Kirkus Reviews QR Code
PAINTING THE RAINBOW by Amy Gordon

PAINTING THE RAINBOW

by Amy Gordon

Pub Date: April 15th, 2014
ISBN: 978-0-8234-2525-9
Publisher: Holiday House

Two young cousins try to recapture the feeling of summertime fun during a fraught vacation at their family’s lake house, a summer overshadowed by the mystery of their uncle’s long-ago death.

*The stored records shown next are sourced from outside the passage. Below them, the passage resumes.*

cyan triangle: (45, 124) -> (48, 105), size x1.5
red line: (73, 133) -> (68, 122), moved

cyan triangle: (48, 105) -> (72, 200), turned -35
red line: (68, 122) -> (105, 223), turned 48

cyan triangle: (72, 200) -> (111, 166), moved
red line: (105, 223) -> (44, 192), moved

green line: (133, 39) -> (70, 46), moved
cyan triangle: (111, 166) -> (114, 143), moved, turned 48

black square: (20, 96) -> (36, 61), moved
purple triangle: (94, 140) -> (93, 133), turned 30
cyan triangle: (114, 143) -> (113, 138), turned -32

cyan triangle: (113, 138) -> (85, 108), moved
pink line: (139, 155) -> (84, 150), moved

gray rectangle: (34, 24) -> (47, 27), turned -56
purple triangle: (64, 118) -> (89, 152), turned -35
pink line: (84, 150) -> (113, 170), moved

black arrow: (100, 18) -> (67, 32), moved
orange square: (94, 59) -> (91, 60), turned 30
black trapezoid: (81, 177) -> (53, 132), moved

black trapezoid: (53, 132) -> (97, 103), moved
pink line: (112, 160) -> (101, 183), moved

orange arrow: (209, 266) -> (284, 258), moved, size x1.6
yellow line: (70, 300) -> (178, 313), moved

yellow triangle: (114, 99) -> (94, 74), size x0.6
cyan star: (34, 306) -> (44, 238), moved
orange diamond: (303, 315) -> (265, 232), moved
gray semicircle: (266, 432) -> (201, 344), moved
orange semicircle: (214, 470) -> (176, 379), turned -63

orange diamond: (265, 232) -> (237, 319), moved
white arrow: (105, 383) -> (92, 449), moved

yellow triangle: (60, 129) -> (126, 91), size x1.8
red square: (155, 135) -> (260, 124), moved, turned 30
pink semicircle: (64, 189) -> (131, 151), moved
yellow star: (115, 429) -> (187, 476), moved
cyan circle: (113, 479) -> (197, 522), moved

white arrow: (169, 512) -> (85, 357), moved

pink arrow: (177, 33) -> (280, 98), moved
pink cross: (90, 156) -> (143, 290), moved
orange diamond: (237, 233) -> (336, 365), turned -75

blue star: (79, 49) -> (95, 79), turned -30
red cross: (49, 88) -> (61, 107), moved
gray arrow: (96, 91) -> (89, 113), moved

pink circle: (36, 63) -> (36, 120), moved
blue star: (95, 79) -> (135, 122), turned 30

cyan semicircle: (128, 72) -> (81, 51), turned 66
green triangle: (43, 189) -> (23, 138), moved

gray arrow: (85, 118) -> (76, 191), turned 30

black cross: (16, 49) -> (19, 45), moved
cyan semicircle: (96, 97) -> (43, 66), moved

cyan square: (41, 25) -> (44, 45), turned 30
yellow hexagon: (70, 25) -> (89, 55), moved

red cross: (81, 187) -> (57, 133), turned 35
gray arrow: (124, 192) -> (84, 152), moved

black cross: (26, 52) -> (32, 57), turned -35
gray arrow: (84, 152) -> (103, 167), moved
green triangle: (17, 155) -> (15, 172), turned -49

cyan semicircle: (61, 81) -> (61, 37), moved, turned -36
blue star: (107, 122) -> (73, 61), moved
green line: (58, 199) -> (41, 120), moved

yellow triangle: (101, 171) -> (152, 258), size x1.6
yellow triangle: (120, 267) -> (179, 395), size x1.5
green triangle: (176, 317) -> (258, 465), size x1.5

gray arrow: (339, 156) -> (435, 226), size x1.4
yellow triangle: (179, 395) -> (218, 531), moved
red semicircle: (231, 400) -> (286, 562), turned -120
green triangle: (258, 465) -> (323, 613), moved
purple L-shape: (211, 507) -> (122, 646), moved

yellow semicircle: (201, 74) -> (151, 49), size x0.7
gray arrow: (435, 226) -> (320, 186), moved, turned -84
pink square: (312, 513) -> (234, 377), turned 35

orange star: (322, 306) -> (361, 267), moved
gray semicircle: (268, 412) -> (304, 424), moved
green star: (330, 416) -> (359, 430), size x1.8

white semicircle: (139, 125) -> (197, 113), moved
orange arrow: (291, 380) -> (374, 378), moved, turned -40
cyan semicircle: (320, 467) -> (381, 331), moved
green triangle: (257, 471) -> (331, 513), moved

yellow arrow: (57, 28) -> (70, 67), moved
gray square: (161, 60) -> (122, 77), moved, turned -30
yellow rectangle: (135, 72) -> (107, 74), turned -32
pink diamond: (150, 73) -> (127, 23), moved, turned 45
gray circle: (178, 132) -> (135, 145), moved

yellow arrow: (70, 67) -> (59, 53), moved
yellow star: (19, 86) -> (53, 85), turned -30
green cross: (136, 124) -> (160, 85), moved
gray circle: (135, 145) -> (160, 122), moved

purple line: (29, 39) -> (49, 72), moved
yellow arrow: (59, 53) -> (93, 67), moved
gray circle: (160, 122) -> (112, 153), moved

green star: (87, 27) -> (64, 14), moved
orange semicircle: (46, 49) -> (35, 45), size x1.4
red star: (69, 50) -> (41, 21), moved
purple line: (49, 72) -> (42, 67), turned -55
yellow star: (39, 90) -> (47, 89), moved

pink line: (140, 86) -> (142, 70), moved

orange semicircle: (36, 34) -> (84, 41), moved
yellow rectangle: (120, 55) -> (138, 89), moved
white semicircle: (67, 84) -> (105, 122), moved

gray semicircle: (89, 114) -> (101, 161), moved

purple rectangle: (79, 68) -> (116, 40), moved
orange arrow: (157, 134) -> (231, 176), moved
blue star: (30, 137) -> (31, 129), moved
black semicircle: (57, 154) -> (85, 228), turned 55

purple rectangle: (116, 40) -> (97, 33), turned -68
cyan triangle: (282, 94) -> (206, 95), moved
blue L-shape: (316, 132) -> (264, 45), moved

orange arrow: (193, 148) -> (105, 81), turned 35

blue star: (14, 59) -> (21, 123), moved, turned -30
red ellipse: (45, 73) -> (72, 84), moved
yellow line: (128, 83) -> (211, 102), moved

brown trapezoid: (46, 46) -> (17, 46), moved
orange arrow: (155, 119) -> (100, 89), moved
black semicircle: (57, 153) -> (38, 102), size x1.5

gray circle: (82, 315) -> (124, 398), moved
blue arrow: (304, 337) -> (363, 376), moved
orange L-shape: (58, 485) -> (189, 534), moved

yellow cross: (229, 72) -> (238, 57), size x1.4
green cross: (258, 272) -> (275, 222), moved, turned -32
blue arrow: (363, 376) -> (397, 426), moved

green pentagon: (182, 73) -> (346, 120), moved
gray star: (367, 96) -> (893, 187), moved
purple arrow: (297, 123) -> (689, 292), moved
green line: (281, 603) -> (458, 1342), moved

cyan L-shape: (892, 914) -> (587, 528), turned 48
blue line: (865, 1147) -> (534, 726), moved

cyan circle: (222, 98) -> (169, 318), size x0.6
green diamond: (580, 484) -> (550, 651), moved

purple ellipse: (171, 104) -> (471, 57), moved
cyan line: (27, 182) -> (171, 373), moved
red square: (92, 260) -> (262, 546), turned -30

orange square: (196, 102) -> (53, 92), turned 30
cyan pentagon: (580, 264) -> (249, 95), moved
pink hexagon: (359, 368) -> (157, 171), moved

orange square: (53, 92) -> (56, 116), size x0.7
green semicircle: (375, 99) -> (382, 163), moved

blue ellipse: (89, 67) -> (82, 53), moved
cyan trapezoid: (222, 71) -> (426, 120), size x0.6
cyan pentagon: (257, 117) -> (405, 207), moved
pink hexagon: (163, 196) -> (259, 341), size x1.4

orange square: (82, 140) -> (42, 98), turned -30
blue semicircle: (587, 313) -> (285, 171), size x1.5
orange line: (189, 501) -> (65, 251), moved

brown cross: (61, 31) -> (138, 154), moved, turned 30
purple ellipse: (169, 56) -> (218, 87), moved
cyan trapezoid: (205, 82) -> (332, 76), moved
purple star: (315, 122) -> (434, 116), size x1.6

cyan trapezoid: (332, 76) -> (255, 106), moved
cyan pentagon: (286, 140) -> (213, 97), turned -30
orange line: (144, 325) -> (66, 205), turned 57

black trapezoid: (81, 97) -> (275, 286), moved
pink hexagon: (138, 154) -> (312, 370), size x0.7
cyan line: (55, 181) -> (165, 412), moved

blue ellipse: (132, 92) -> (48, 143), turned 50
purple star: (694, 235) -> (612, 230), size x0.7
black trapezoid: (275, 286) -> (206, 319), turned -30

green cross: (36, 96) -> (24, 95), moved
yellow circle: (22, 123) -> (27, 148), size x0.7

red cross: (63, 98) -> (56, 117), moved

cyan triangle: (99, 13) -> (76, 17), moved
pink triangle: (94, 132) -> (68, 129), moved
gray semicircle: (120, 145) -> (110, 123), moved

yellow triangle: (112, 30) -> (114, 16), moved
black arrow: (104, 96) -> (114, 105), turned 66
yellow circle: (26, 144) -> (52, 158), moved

Cousins Holly Swanson and Ivy Greenwood have very different personalities, but that has never mattered before. During the summers, they’ve always been inseparable. But this summer of 1965, with Ivy’s parents fighting more than ever and Holly showing interest in local boys, they can’t seem to find any common ground. It doesn’t help that tensions are running high among other family members. Uncle Jesse may have died many years ago, but guilt, sadness and shame still surround the accident. Mixing diary entries and letters into the narrative, Gordon delivers a sweet albeit convenient story about familial rupture and healing. The cast of characters is well-imagined, and the plot is infused with the inevitable repercussions of history, both immediate and those of a more global nature. However, events are repeatedly too advantageous to be ultimately satisfying. Hidden diaries, letters and pictures are discovered with alarming regularity. Perhaps acknowledging this narrative ease, the publisher recommends this book for ages 8-12, but the girls’ dawning understanding of the complex world of adulthood pushes it a little older.

A story about a tumultuous family that lacks a certain element of hardship needed to make a book truly gripping.